One more hot-button issue: Occasionally I found myself branching off from leaf-peeping and beer tourism and into more serious topics, such as my view on immigration as a middle-class white male, and how scary health care can be here. I had one more of those in mind, based on one of the biggest talking points of this day and age: gun control. Now, while I come from a country with strict firearm possession laws, I don’t know the first thing about guns and have never held nor fired one. I figured it wouldn’t be fair of me to pontificate on something I knew nothing of, so I had intended to take a firearm safety course and learn a little more about them first.

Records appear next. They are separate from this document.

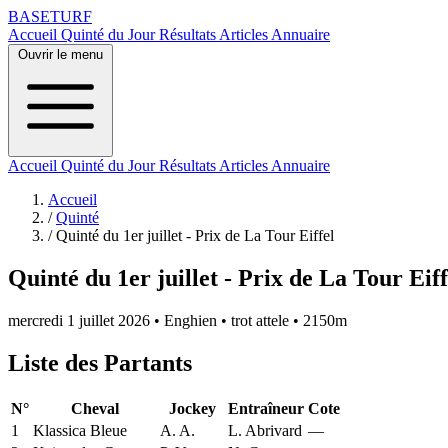
BASE
TURF
Accueil
Quinté du Jour
Résultats
Articles
Annuaire
Ouvrir le menu
Accueil
Quinté du Jour
Résultats
Articles
Annuaire
Accueil
/
Quinté
/
Quinté du 1er juillet - Prix de La Tour Eiffel
Quinté du 1er juillet - Prix de La Tour Eiff
mercredi 1 juillet 2026
•
Enghien
•
trot attele
•
2150m
Liste des Partants
N°
Cheval
Jockey
Entraîneur
Cote
1
Klassica Bleue
A. A.
L. Abrivard
—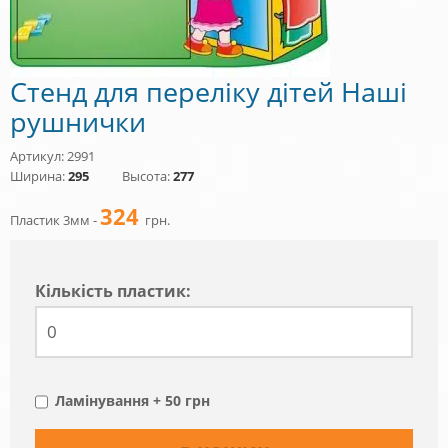
Стенд для переліку дітей Наші
рушнички
Артикул: 2991
Ширина:
295
Высота:
277
324
Пластик 3мм -
грн.
Кiлькiсть пластик:
Ламінування + 50 грн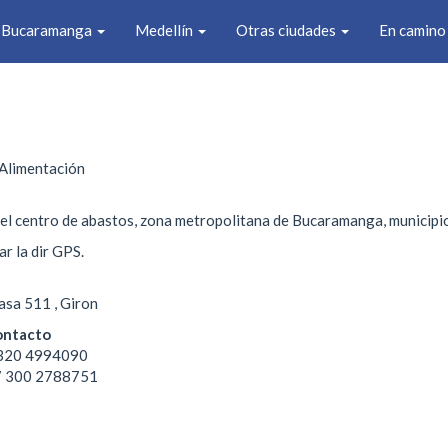
Bucaramanga
Medellín
Otras ciudades
En camin
 Alimentación
el centro de abastos, zona metropolitana de Bucaramanga, municipi
r la dir GPS.
asa 511 , Giron
ontacto
 320 4994090
57 300 2788751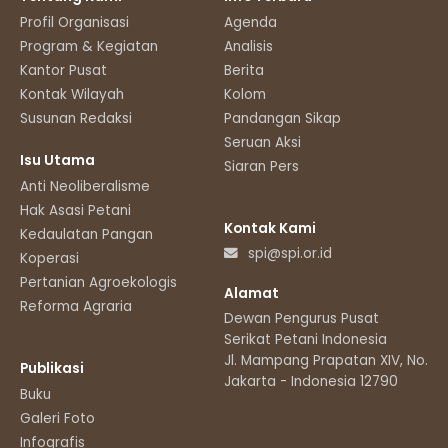
Profil Organisasi
Agenda
Program & Kegiatan
Analisis
Kantor Pusat
Berita
Kontak Wilayah
Kolom
Susunan Redaksi
Pandangan Sikap
Seruan Aksi
Isu Utama
Siaran Pers
Anti Neoliberalisme
Hak Asasi Petani
Kontak Kami
Kedaulatan Pangan
spi@spi.or.id
Koperasi
Pertanian Agroekologis
Alamat
Reforma Agraria
Dewan Pengurus Pusat
Serikat Petani Indonesia
Jl. Mampang Prapatan XIV, No.11
Publikasi
Jakarta - Indonesia 12790
Buku
Galeri Foto
Infografis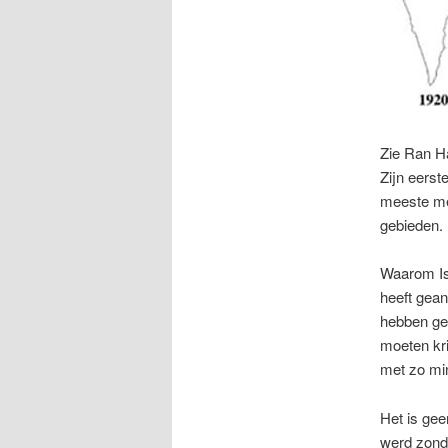
Zie Ran H
Zijn eerste
meeste men
gebieden.
Waarom Is
heeft gean
hebben ge
moeten kri
met zo min
Het is gee
werd zond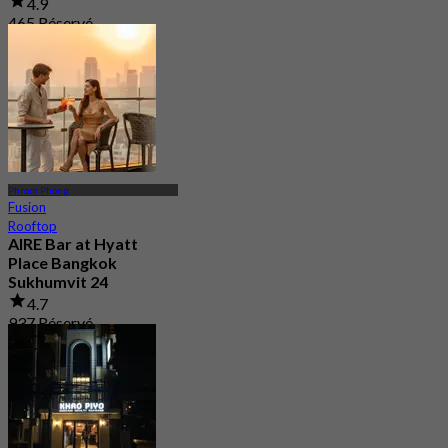
4.9
465 Réservé
De
฿ 249.5
Phrom Phong
Fusion
Rooftop
AIRE Bar at Hyatt
Place Bangkok
Sukhumvit 24
4.7
937 Réservé
De
฿ 472.5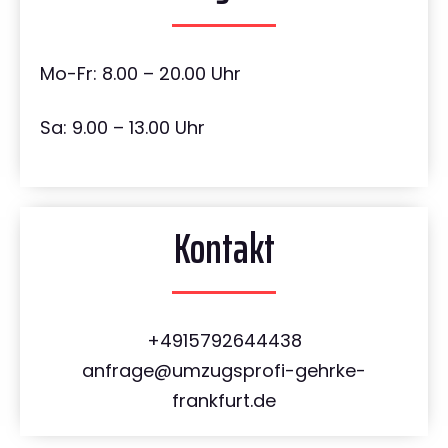
Mo-Fr: 8.00 – 20.00 Uhr
Sa: 9.00 – 13.00 Uhr
Kontakt
+4915792644438
anfrage@umzugsprofi-gehrke-
frankfurt.de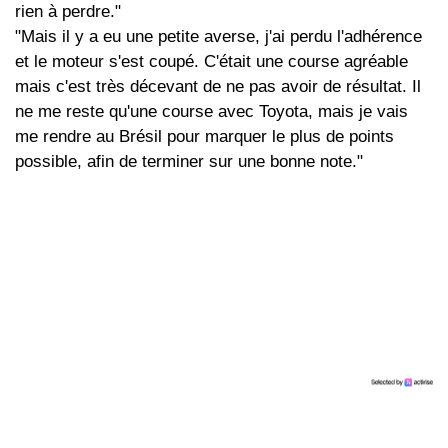
rien à perdre."
"Mais il y a eu une petite averse, j'ai perdu l'adhérence
et le moteur s'est coupé. C'était une course agréable
mais c'est très décevant de ne pas avoir de résultat. Il
ne me reste qu'une course avec Toyota, mais je vais
me rendre au Brésil pour marquer le plus de points
possible, afin de terminer sur une bonne note."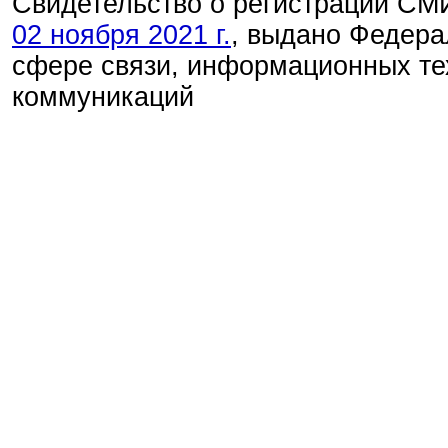
Свидетельство о регистрации С
02 ноября 2021 г.
, выдано Федера
сфере связи, информационных те
коммуникаций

Ghostly goings-on: While subconsciously I might have been reluctant to give the previous column a shot (no pun intended), I’m coming right out and saying I didn’t have the guts to investigate this one. As I touched on a couple of times in the past few columns, about architecture and Elmer’s Barn, there’s so much history in this state. Many towns and cities have been settled longer than my home country has. To that end, I’m sure there’s plenty of potential for paranormal activity. Some digging around led me to the website of the Maine Ghost Hunters, based in Augusta, and I was curious to speak to them about whether there were any area buildings or locations that were home to some supernatural goings-on. In the end I chickened out, because I had the worst feeling that they’d identify my home address as a doorway to another dimension or something. Pass.

Lobster roll road-test: This one was obviously a little more light-hearted, and driven more by my appetite than anything. I’ve written at length about how many great things I’ve found to eat in Vacationland, including everyone’s favorite crustacean, but I’ve always marveled at the sheer ubiquity of lobster in Maine. The inspiration for this one was sparked very early on in my stay when, shortly after eating more than a reasonable portion of seafood in the Old Port, I saw a gas station in Cape Elizabeth advertising lobster rolls for less than 10 bucks. When McDonald’s added one to their menu this summer – much to the derision of Mainers everywhere – I figured that would be the perfect reason to road test a bunch of them, from gas station to high end, and review them. I got as far as the one from Mickey D’s – not as bad as one might expect, although it’s tough to disguise frozen lobster – before the idea petered out.

So if there’s another prospective columnist out there “from away,” those ideas are yours for the taking. Good luck with that gas station lobster roll, though.




2 thoughts on “Column ideas that never made it

  1. I’m stealing all of those. Except the lobster one because I hate lobster. Too bad we never had that final beer, but if you’re ever up this way I’ll hold you to it. Thanks for all the great columns. You made us look good and I would have let you do one a day if you’d wanted. Enjoy Florida if that’s even remotely possible.